• Assignment:
The records that follow must be repeated exactly, except for their pictures.

• Available data:
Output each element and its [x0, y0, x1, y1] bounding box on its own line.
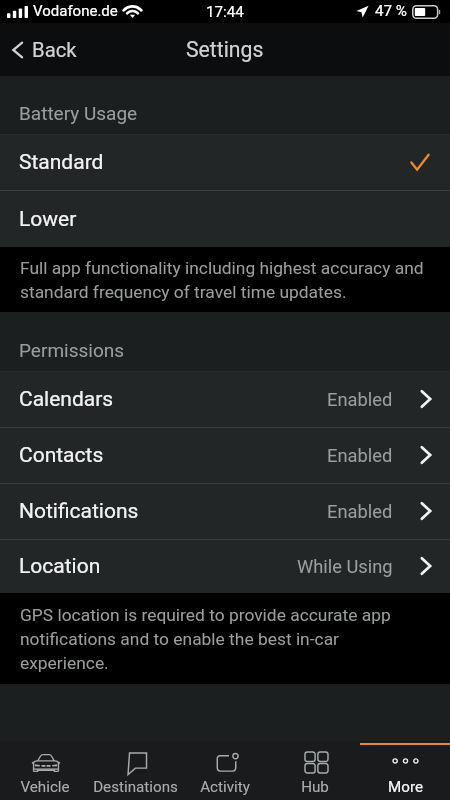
staticText: More	[388, 778, 423, 796]
button[interactable]: Calendars	[0, 372, 450, 427]
button[interactable]: Notifications	[0, 484, 450, 539]
staticText: Lower	[19, 207, 77, 232]
staticText: While Using	[297, 556, 393, 577]
button[interactable]: More	[360, 745, 450, 800]
staticText: Enabled	[327, 501, 393, 522]
button[interactable]: Destinations	[90, 745, 180, 800]
staticText: 47 %	[375, 2, 407, 20]
staticText: Hub	[301, 778, 329, 796]
button[interactable]: Vehicle	[0, 745, 90, 800]
staticText: Activity	[200, 778, 250, 796]
staticText: Full app functionality including highest…	[20, 258, 430, 302]
button[interactable]: Lower	[0, 191, 450, 247]
staticText: Standard	[19, 150, 104, 175]
button[interactable]: Activity	[180, 745, 270, 800]
staticText: GPS location is required to provide accu…	[20, 605, 430, 673]
button[interactable]: Back	[0, 23, 91, 76]
button[interactable]: Standard	[0, 135, 450, 190]
staticText: Vodafone.de	[33, 2, 118, 20]
staticText: Contacts	[19, 443, 104, 468]
staticText: Back	[32, 38, 77, 62]
staticText: 17:44	[206, 3, 244, 21]
staticText: Enabled	[327, 389, 393, 410]
staticText: Destinations	[93, 778, 178, 796]
staticText: Vehicle	[20, 778, 70, 796]
staticText: Permissions	[19, 339, 125, 361]
button[interactable]: Contacts	[0, 428, 450, 483]
staticText: Enabled	[327, 445, 393, 466]
button[interactable]: Location	[0, 540, 450, 593]
button[interactable]: Hub	[270, 745, 360, 800]
staticText: Settings	[186, 37, 264, 62]
staticText: Location	[19, 554, 101, 579]
staticText: Notifications	[19, 499, 139, 524]
staticText: Battery Usage	[19, 102, 138, 124]
staticText: Calendars	[19, 387, 114, 412]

• Exercise response:
Output each element and its [x0, y0, x1, y1] bounding box on its own line.
staticText: More	[388, 778, 423, 796]
button[interactable]: Calendars	[0, 372, 450, 427]
button[interactable]: Notifications	[0, 484, 450, 539]
staticText: Lower	[19, 207, 77, 232]
staticText: While Using	[297, 556, 393, 577]
button[interactable]: More	[360, 745, 450, 800]
staticText: Enabled	[327, 501, 393, 522]
button[interactable]: Destinations	[90, 745, 180, 800]
staticText: 47 %	[375, 2, 407, 20]
staticText: Hub	[301, 778, 329, 796]
button[interactable]: Vehicle	[0, 745, 90, 800]
staticText: Activity	[200, 778, 250, 796]
staticText: Full app functionality including highest…	[20, 258, 430, 302]
button[interactable]: Lower	[0, 191, 450, 247]
staticText: Standard	[19, 150, 104, 175]
button[interactable]: Activity	[180, 745, 270, 800]
staticText: GPS location is required to provide accu…	[20, 605, 430, 673]
button[interactable]: Back	[0, 23, 91, 76]
button[interactable]: Standard	[0, 135, 450, 190]
staticText: Vodafone.de	[33, 2, 118, 20]
staticText: Contacts	[19, 443, 104, 468]
staticText: Back	[32, 38, 77, 62]
staticText: 17:44	[206, 3, 244, 21]
staticText: Enabled	[327, 389, 393, 410]
staticText: Destinations	[93, 778, 178, 796]
staticText: Vehicle	[20, 778, 70, 796]
staticText: Permissions	[19, 339, 125, 361]
button[interactable]: Contacts	[0, 428, 450, 483]
staticText: Enabled	[327, 445, 393, 466]
button[interactable]: Location	[0, 540, 450, 593]
button[interactable]: Hub	[270, 745, 360, 800]
staticText: Settings	[186, 37, 264, 62]
staticText: Location	[19, 554, 101, 579]
staticText: Notifications	[19, 499, 139, 524]
staticText: Battery Usage	[19, 102, 138, 124]
staticText: Calendars	[19, 387, 114, 412]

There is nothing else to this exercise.